> _ACTION ITEM_
Your copy should repeat each record below exactly and contain no images.

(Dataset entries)
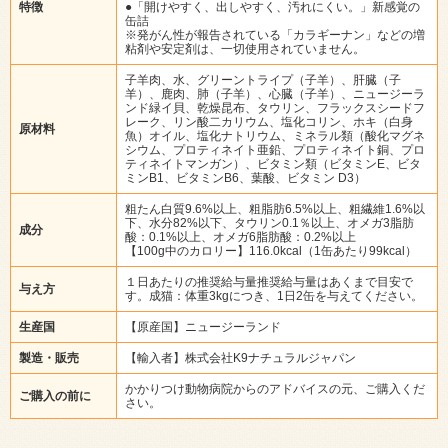
特徴
●「開けやすく、出しやすく、汚れにくい。」新感覚の
缶詰
※発がん性が報告されている「カラギーナン」などの増
粘剤や安定剤は、一切使用されていません。
子羊肉、水、グリーントライプ（子羊）、肝臓（子
羊）、鹿肉、肺（子羊）、心臓（子羊）、ニュージーラ
ンド緑イ貝、乾燥昆布、タウリン、フラックスシードフ
レーク、リン酸二カリウム、塩化コリン、ホキ（白身
原材料
魚）オイル、塩化ナトリウム、ミネラル類（酸化マグネ
シウム、プロティネイト亜鉛、プロティネイト銅、プロ
ティネイトマンガン）、ビタミン類（ビタミンE、ビタ
ミンB1、ビタミンB6、葉酸、ビタミン D3）
粗たん白質9.6%以上、粗脂肪6.5%以上、粗繊維1.6%以
下、水分82%以下、タウリン0.1％以上、オメガ3脂肪
成分
酸：0.1%以上、オメガ6脂肪酸：0.2%以上
【100g中のカロリー】116.0kcal（1缶あたり99kcal）
１日あたりの推奨給与量推奨給与量はあくまで目安で
与え方
す。成猫：体重3kgにつき、1日2缶を与えてください。
生産国
【原産国】ニュージーランド
製造・販売
【輸入者】株式会社K9ナチュラルジャパン
かかりつけ動物病院からのアドバイスの元、ご購入くだ
ご購入の前に
さい。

> _SOLVED PROBLEM_
特徴
●「開けやすく、出しやすく、汚れにくい。」新感覚の
缶詰
※発がん性が報告されている「カラギーナン」などの増
粘剤や安定剤は、一切使用されていません。
子羊肉、水、グリーントライプ（子羊）、肝臓（子
羊）、鹿肉、肺（子羊）、心臓（子羊）、ニュージーラ
ンド緑イ貝、乾燥昆布、タウリン、フラックスシードフ
レーク、リン酸二カリウム、塩化コリン、ホキ（白身
原材料
魚）オイル、塩化ナトリウム、ミネラル類（酸化マグネ
シウム、プロティネイト亜鉛、プロティネイト銅、プロ
ティネイトマンガン）、ビタミン類（ビタミンE、ビタ
ミンB1、ビタミンB6、葉酸、ビタミン D3）
粗たん白質9.6%以上、粗脂肪6.5%以上、粗繊維1.6%以
下、水分82%以下、タウリン0.1％以上、オメガ3脂肪
成分
酸：0.1%以上、オメガ6脂肪酸：0.2%以上
【100g中のカロリー】116.0kcal（1缶あたり99kcal）
１日あたりの推奨給与量推奨給与量はあくまで目安で
与え方
す。成猫：体重3kgにつき、1日2缶を与えてください。
生産国
【原産国】ニュージーランド
製造・販売
【輸入者】株式会社K9ナチュラルジャパン
かかりつけ動物病院からのアドバイスの元、ご購入くだ
ご購入の前に
さい。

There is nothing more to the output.